Facebook BGP 2021
Total outage.
Overview
The October 2021 Facebook BGP outage was a multi-hour total outage across Facebook, Instagram, and WhatsApp. A misconfigured BGP withdrawal removed Facebook's authoritative DNS from the internet; recovery was slow because the internal tooling that engineers needed to fix the problem depended on the very systems that were down. The case study generalises: when your fix-it tools share dependencies with the broken systems, you have built a recovery dead-end.
- BGP configuration risk. A single command withdrew DNS routes globally. Configuration validation that ran daily would have caught it.
- Circular internal-tooling dependency. Internal access depended on the down systems. The fix-it tools shared the broken substrate.
- Recovery required physical access. Engineers needed badge access to data centers because remote management was unreachable. Worst-case recovery, longest path.

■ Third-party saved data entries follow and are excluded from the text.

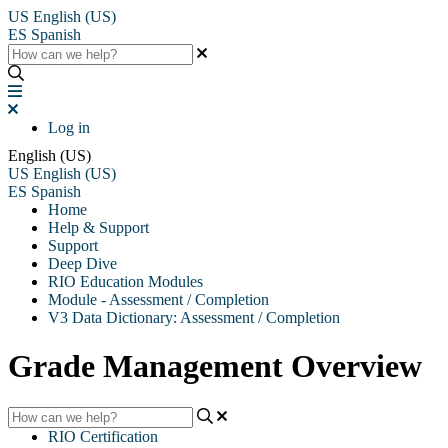
US
English (US)
ES
Spanish
Log in
English (US)
US
English (US)
ES
Spanish
Home
Help & Support
Support
Deep Dive
RIO Education Modules
Module - Assessment / Completion
V3 Data Dictionary: Assessment / Completion
Grade Management Overview
RIO Certification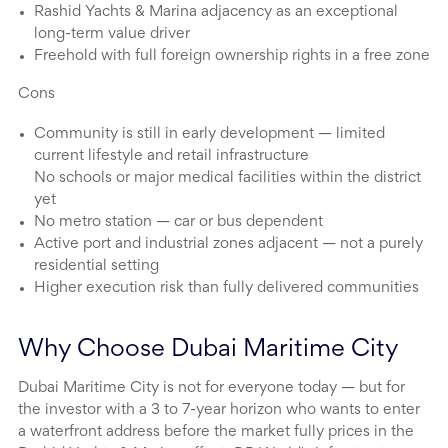
Rashid Yachts & Marina adjacency as an exceptional
long-term value driver
Freehold with full foreign ownership rights in a free zone
Cons
Community is still in early development — limited
current lifestyle and retail infrastructure
No schools or major medical facilities within the district
yet
No metro station — car or bus dependent
Active port and industrial zones adjacent — not a purely
residential setting
Higher execution risk than fully delivered communities
Why Choose Dubai Maritime City
Dubai Maritime City is not for everyone today — but for
the investor with a 3 to 7-year horizon who wants to enter
a waterfront address before the market fully prices in the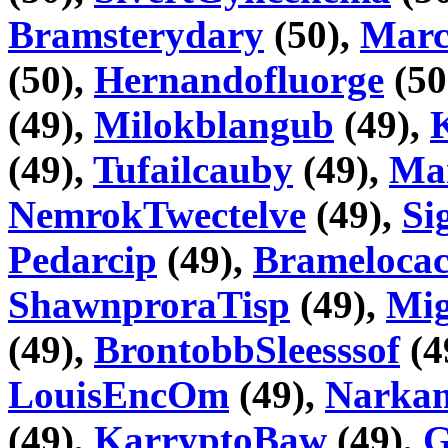
Bramsterydary
(50),
Marc
(50),
Hernandofluorge
(50
(49),
Milokblangub
(49),
(49),
Tufailcauby
(49),
Ma
NemrokTwectelve
(49),
Si
Pedarcip
(49),
Bramelocac
ShawnproraTisp
(49),
Mig
(49),
BrontobbSleesssof
(4
LouisEncOm
(49),
Narka
(49),
KarryptoBaw
(49),
G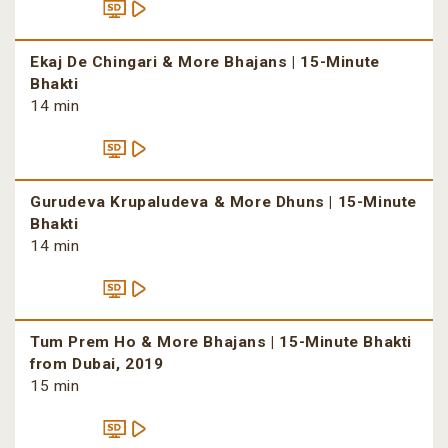
Ekaj De Chingari & More Bhajans | 15-Minute
Bhakti
14 min
Gurudeva Krupaludeva & More Dhuns | 15-Minute
Bhakti
14 min
Tum Prem Ho & More Bhajans | 15-Minute Bhakti
from Dubai, 2019
15 min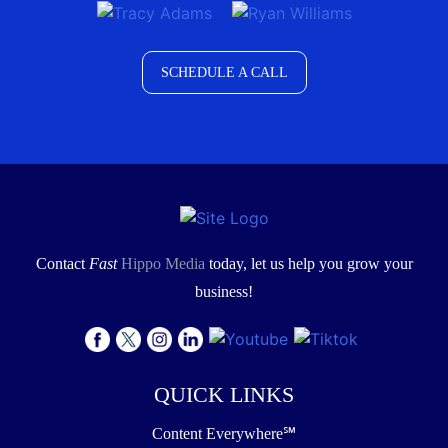
SCHEDULE A CALL
Contact
Fast
Hippo Media
today, let us help you grow your
business!
QUICK LINKS
Content Everywhere℠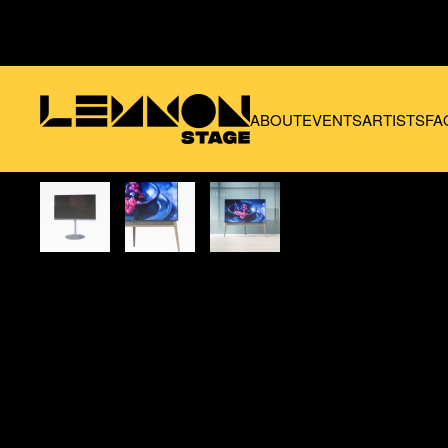
Skip to main content
ABOUT
EVENTS
ARTISTS
FA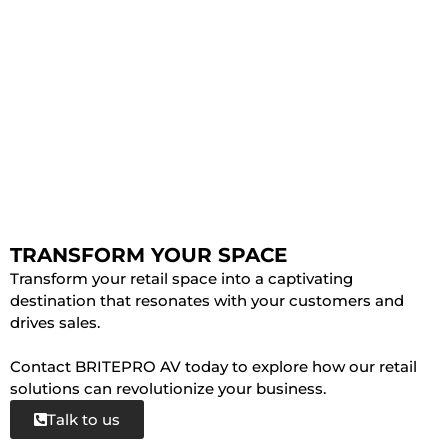
TRANSFORM YOUR SPACE
Transform your retail space into a captivating
destination that resonates with your customers and
drives sales.
Contact BRITEPRO AV today to explore how our retail
solutions can revolutionize your business.
Talk to us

- Cascading and transitive failures. DNS down cascaded to authentication, internal apps, status page. Dependency map would have predicted the cascade.
The approach
Five disciplines turn the Facebook lesson into operational practice: break-glass procedures that do not depend on production, out-of-band management network access, configuration validation before deploy, dependency mapping that catches circular reachability, regular game-day exercises that prove the recovery actually works.
- Break-glass procedures. Emergency access that does not depend on production systems. Tested quarterly, not just documented.
- Out-of-band access. Console servers and a separate management network. Real access when the production network is unreachable.
- Pre-deploy configuration validation. Audit tool catches risky changes before they ship. The validation tool itself does not depend on the systems it validates.
- Dependency mapping plus game-days. Know what depends on what; test recovery procedures regularly. Catches circular reachability before it traps real engineers.
Why this compounds
Each architecture review that applies the Facebook lesson catches a circular dependency before it becomes the next outage. Out-of-band access shortens worst-case MTTR. Configuration validation prevents the class of mistake that caused this incident. By year two the team's resilience model is shaped by the lesson rather than learning it the hard way.
- Reduced cascading failure. Out-of-band access supports recovery when production is unreachable. Real uptime under worst-case scenarios.
- Better incident response. Break-glass procedures shorten worst-case recovery. MTTR drops on the incidents that matter most.
- Operational maturity. Dependency mapping grows the team's understanding. Resilience becomes a property of the architecture, not a hope.
- Year-one investment, year-two habit. First procedure is the investment; subsequent procedures inherit the patterns and ship faster.